AIM OF THE TASK: Output all the entries word for word. Omit the pictures.

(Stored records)
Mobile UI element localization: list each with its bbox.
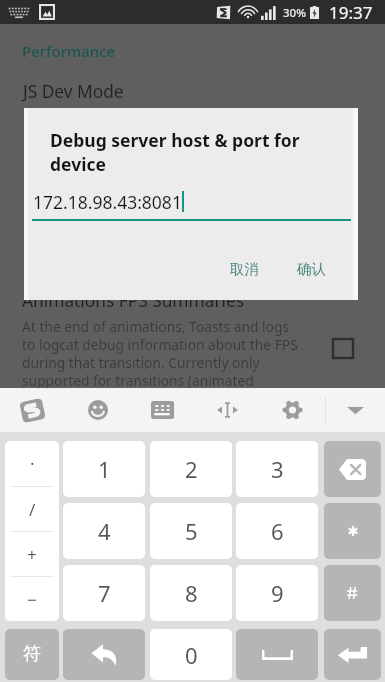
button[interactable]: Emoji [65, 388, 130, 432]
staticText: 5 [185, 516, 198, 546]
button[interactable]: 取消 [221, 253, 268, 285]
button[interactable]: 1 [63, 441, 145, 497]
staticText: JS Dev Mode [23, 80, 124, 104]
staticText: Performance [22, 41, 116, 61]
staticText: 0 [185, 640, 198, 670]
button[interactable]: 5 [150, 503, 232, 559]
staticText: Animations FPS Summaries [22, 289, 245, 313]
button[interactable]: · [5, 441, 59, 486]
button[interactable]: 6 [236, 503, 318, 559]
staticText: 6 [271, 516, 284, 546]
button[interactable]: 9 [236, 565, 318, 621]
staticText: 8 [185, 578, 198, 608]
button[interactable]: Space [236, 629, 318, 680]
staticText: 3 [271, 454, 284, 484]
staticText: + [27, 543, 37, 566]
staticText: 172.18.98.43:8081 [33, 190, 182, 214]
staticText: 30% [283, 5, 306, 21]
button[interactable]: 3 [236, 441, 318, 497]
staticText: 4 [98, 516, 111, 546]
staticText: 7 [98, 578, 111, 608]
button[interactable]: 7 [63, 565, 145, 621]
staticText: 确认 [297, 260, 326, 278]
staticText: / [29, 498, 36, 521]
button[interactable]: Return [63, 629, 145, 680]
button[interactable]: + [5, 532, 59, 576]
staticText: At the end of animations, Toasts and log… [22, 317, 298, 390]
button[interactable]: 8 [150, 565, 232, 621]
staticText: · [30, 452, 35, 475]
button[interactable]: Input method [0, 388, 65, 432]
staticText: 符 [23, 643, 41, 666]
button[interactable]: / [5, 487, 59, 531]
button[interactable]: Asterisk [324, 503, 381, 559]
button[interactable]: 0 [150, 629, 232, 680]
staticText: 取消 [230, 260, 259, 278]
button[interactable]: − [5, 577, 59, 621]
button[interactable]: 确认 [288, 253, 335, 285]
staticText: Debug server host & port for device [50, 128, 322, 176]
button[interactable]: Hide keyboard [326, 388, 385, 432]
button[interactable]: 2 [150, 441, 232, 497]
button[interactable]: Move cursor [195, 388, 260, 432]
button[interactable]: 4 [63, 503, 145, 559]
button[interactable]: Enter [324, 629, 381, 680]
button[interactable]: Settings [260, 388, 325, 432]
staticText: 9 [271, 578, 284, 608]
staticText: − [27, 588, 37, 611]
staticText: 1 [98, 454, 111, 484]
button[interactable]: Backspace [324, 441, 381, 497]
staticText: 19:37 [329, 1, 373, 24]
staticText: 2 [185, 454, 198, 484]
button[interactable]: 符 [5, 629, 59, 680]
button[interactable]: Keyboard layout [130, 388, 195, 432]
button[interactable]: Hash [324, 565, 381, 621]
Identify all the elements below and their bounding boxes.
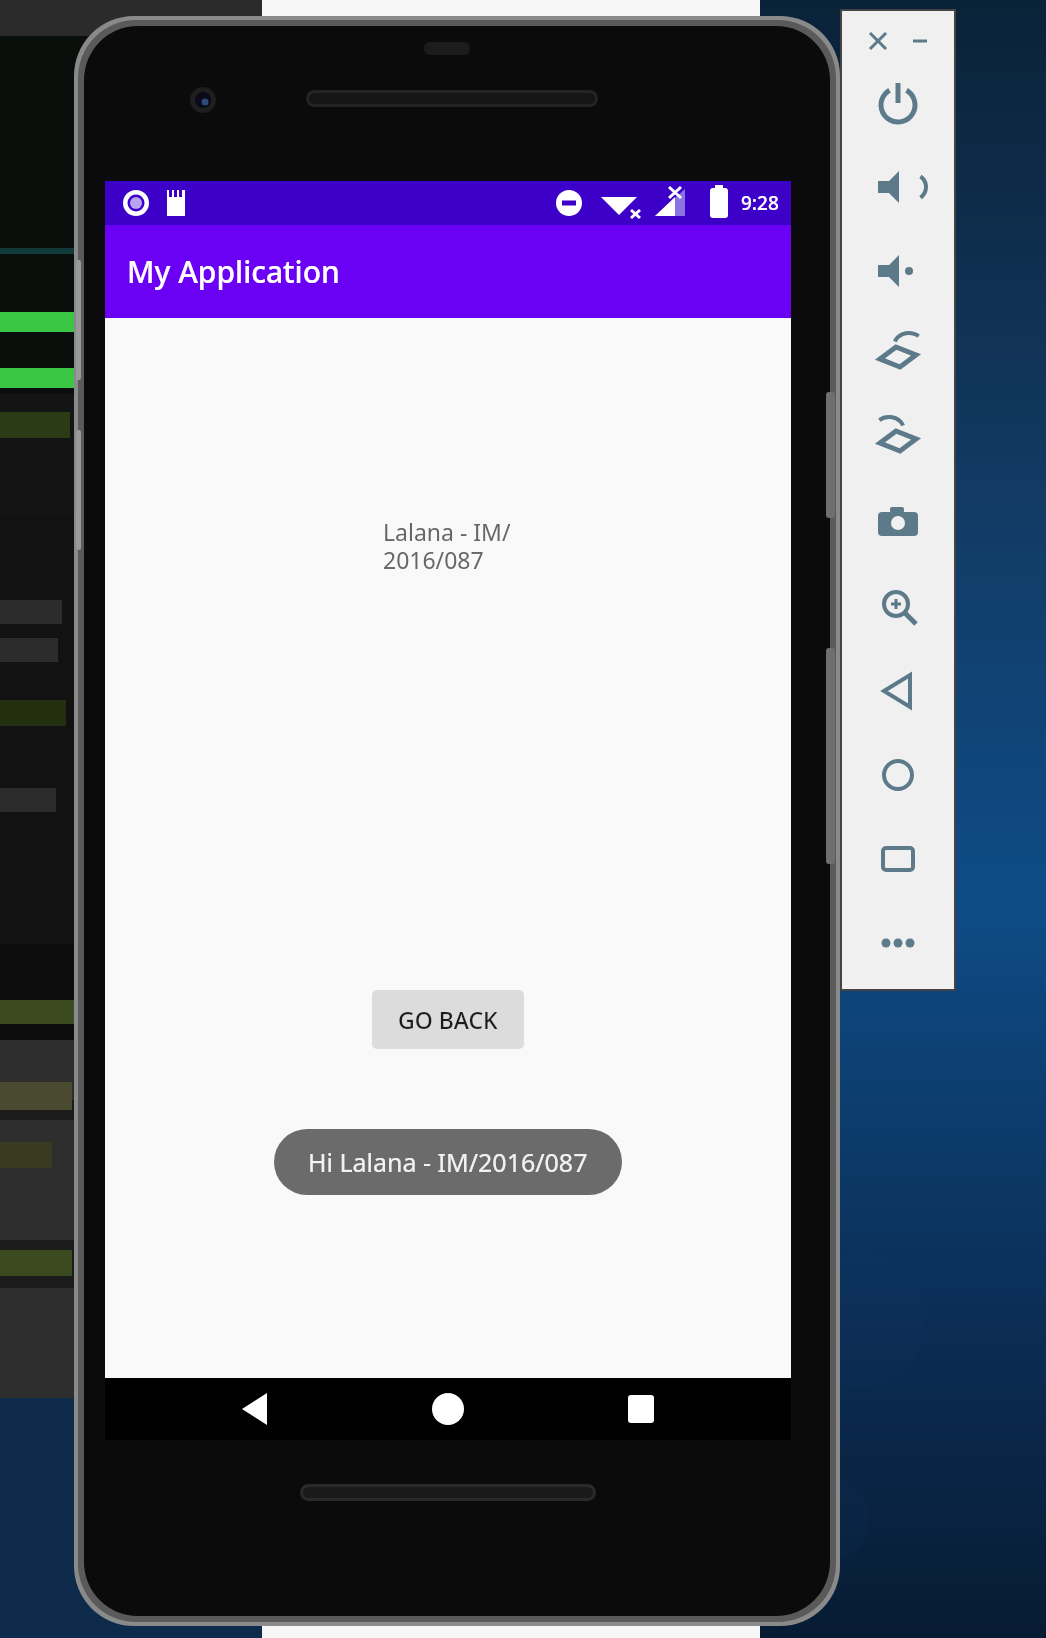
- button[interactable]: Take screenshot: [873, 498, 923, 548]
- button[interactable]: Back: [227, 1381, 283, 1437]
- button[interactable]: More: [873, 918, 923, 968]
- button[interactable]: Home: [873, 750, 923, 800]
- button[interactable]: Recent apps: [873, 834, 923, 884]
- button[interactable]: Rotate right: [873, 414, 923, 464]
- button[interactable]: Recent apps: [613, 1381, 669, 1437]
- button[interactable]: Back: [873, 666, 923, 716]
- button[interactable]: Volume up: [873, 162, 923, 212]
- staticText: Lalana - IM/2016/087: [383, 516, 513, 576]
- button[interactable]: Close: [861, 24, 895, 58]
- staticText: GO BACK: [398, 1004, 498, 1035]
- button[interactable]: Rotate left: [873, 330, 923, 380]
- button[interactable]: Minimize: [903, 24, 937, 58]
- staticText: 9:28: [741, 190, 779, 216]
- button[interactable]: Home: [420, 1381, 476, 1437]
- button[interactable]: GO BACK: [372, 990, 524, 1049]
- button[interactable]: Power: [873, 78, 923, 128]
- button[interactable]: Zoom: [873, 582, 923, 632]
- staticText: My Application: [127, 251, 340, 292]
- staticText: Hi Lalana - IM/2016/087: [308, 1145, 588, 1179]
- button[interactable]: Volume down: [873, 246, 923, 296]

TASK OUTPUT:
Mobile UI element localization: list each with its bbox.
button[interactable]: Emoji [65, 388, 130, 432]
staticText: 5 [185, 516, 198, 546]
button[interactable]: 取消 [221, 253, 268, 285]
button[interactable]: 1 [63, 441, 145, 497]
staticText: JS Dev Mode [23, 80, 124, 104]
staticText: Performance [22, 41, 116, 61]
staticText: 0 [185, 640, 198, 670]
button[interactable]: 5 [150, 503, 232, 559]
staticText: Animations FPS Summaries [22, 289, 245, 313]
button[interactable]: · [5, 441, 59, 486]
button[interactable]: 6 [236, 503, 318, 559]
staticText: 6 [271, 516, 284, 546]
button[interactable]: 9 [236, 565, 318, 621]
staticText: 8 [185, 578, 198, 608]
button[interactable]: Space [236, 629, 318, 680]
staticText: 3 [271, 454, 284, 484]
staticText: + [27, 543, 37, 566]
staticText: 172.18.98.43:8081 [33, 190, 182, 214]
staticText: 30% [283, 5, 306, 21]
button[interactable]: 3 [236, 441, 318, 497]
staticText: 4 [98, 516, 111, 546]
staticText: 7 [98, 578, 111, 608]
button[interactable]: 7 [63, 565, 145, 621]
staticText: 确认 [297, 260, 326, 278]
staticText: / [29, 498, 36, 521]
button[interactable]: Return [63, 629, 145, 680]
button[interactable]: + [5, 532, 59, 576]
staticText: At the end of animations, Toasts and log… [22, 317, 298, 390]
button[interactable]: 8 [150, 565, 232, 621]
staticText: · [30, 452, 35, 475]
button[interactable]: Input method [0, 388, 65, 432]
staticText: 符 [23, 643, 41, 666]
button[interactable]: / [5, 487, 59, 531]
button[interactable]: Asterisk [324, 503, 381, 559]
button[interactable]: 0 [150, 629, 232, 680]
staticText: 取消 [230, 260, 259, 278]
button[interactable]: − [5, 577, 59, 621]
button[interactable]: 确认 [288, 253, 335, 285]
staticText: Debug server host & port for device [50, 128, 322, 176]
button[interactable]: Hide keyboard [326, 388, 385, 432]
button[interactable]: 2 [150, 441, 232, 497]
button[interactable]: Move cursor [195, 388, 260, 432]
button[interactable]: 4 [63, 503, 145, 559]
button[interactable]: Enter [324, 629, 381, 680]
button[interactable]: Settings [260, 388, 325, 432]
staticText: 9 [271, 578, 284, 608]
staticText: − [27, 588, 37, 611]
staticText: 1 [98, 454, 111, 484]
button[interactable]: Backspace [324, 441, 381, 497]
staticText: 19:37 [329, 1, 373, 24]
staticText: 2 [185, 454, 198, 484]
button[interactable]: 符 [5, 629, 59, 680]
button[interactable]: Keyboard layout [130, 388, 195, 432]
button[interactable]: Hash [324, 565, 381, 621]
Identify all the elements below and their bounding boxes.
- button[interactable]: Take screenshot: [873, 498, 923, 548]
- button[interactable]: Back: [227, 1381, 283, 1437]
- button[interactable]: More: [873, 918, 923, 968]
- button[interactable]: Home: [873, 750, 923, 800]
- button[interactable]: Recent apps: [873, 834, 923, 884]
- button[interactable]: Rotate right: [873, 414, 923, 464]
- button[interactable]: Recent apps: [613, 1381, 669, 1437]
- button[interactable]: Back: [873, 666, 923, 716]
- button[interactable]: Volume up: [873, 162, 923, 212]
- staticText: Lalana - IM/2016/087: [383, 516, 513, 576]
- button[interactable]: Close: [861, 24, 895, 58]
- staticText: GO BACK: [398, 1004, 498, 1035]
- button[interactable]: Rotate left: [873, 330, 923, 380]
- button[interactable]: Minimize: [903, 24, 937, 58]
- staticText: 9:28: [741, 190, 779, 216]
- button[interactable]: Home: [420, 1381, 476, 1437]
- button[interactable]: GO BACK: [372, 990, 524, 1049]
- button[interactable]: Power: [873, 78, 923, 128]
- button[interactable]: Zoom: [873, 582, 923, 632]
- staticText: My Application: [127, 251, 340, 292]
- staticText: Hi Lalana - IM/2016/087: [308, 1145, 588, 1179]
- button[interactable]: Volume down: [873, 246, 923, 296]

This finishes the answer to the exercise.